Chandrayaan-3 scheduled for launch in August 2022: Minister

The Geosynchronous Satellite Launch Vehicle (GSLV-Mk III) lifting off with Chandrayaan-2 from the Sriharikota in Andhra Pradesh on July 22, 2019. (ISRO)

Chandrayaan-3 scheduled for launch in August 2022: Minister

New Delhi, February 3, 2022

Union Minister for Science & Technology Jitendra Singh has said Chandrayaan-3, India's third moon mission, is scheduled for launch in August 2022.
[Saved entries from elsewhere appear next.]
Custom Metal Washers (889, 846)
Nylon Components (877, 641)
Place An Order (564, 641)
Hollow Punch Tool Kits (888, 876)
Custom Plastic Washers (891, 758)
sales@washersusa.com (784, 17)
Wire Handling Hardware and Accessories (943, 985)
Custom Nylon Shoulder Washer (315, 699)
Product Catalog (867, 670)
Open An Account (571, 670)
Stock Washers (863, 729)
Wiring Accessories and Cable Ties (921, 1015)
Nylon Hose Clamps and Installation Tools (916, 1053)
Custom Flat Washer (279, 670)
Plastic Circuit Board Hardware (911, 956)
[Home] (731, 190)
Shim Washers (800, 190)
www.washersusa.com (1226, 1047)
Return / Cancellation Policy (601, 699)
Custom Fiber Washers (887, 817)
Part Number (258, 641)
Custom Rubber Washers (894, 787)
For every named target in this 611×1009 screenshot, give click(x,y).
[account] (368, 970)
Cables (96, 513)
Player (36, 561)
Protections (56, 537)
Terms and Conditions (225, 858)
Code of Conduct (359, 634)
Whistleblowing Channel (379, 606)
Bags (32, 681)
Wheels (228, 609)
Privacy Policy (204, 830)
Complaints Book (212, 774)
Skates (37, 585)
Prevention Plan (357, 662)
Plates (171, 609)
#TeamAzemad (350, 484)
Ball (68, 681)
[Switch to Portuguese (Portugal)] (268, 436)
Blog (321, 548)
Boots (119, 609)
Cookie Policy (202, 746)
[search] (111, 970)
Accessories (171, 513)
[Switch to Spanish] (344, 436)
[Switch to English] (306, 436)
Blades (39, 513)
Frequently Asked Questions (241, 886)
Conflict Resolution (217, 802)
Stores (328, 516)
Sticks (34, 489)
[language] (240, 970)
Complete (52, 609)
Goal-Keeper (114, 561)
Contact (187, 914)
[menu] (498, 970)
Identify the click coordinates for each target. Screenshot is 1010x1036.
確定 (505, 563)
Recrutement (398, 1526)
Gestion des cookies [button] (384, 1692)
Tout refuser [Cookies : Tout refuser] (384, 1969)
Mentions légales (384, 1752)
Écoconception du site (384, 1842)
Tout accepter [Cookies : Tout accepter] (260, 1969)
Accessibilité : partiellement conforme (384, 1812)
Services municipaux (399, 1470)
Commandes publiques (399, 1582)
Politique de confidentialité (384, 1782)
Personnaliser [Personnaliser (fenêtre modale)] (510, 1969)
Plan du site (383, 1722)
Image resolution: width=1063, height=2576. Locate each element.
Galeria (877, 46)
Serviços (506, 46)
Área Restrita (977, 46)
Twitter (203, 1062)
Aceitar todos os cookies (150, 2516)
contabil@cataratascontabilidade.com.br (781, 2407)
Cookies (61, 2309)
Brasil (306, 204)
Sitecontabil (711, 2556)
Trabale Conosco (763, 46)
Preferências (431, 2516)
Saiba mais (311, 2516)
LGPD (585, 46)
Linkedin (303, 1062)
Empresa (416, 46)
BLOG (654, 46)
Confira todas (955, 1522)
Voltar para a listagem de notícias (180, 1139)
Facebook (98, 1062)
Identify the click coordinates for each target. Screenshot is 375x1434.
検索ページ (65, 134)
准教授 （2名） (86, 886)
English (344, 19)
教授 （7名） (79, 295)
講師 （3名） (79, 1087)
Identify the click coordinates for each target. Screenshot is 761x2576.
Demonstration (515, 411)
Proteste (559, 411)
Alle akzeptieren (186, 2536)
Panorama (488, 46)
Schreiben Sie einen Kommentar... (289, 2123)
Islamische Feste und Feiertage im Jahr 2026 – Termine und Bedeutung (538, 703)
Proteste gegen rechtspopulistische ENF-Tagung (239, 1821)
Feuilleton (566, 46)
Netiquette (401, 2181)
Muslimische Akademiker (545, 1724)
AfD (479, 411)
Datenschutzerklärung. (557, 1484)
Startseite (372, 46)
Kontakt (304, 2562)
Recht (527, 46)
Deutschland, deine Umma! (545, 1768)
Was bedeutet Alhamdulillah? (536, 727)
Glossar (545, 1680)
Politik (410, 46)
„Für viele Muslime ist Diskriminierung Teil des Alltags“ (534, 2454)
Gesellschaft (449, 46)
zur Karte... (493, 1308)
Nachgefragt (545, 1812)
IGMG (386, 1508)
In a written reply to a question in the Lok Sabha on Wednesday, Dr Jitendra Singh said that, based on the learnings from Chandrayaan-2 and suggestions made by experts, the realization of Chandrayaan-3 is in progress.

"Many related hardware and their special tests are successfully completed and the launch is scheduled for August 2022," he said.

The Minister said that the number of missions planned during calendar year 2022 are 19, including eight Launch Vehicle Missions, seven Spacecraft Missions and four Technology Demonstrator Missions.

He said several ongoing missions were impacted due to the COVID-19 pandemic. Also, reprioritization of projects has taken place in the backdrop of Space Sector reforms and the newly-introduced demand-driven models.

The Rs 978-crore Chandrayaan-2 was launched into space by India's heavy lift rocket Geosynchronous Satellite Launch Vehicle-Mark III (GSLV Mk III) on July 22, 2019.

The Chandrayaan-2 spacecraft comprised three segments -- the Orbiter (weighing 2,379 kg, eight payloads), Vikram (1,471 kg, four payloads) and Pragyan, the rover (27 kg, two payloads).

After five earth-bound orbit raising activities, Chandrayaan-2 was inserted into the lunar orbit. On September 2, Vikram separated from the orbiter.

Early on September 7, 2019, Vikram, while on its descent to softland on the lunar's south polar region, apparently lost control and crashlanded, losing communication links with the ground station.

Chandrayaan-1 was launched on October 22, 2008, and began orbiting the moon on November 8, 2008.

Indian Space Research Organization (ISRO) lost radio contact with the lunar orbiter abruptly on August 29, 2009, signalling the end of that part of the ambitious project. By then, however, the 11 payloads of Chandrayaan-1 had largely met their objectives of studying the moon from different perspectives.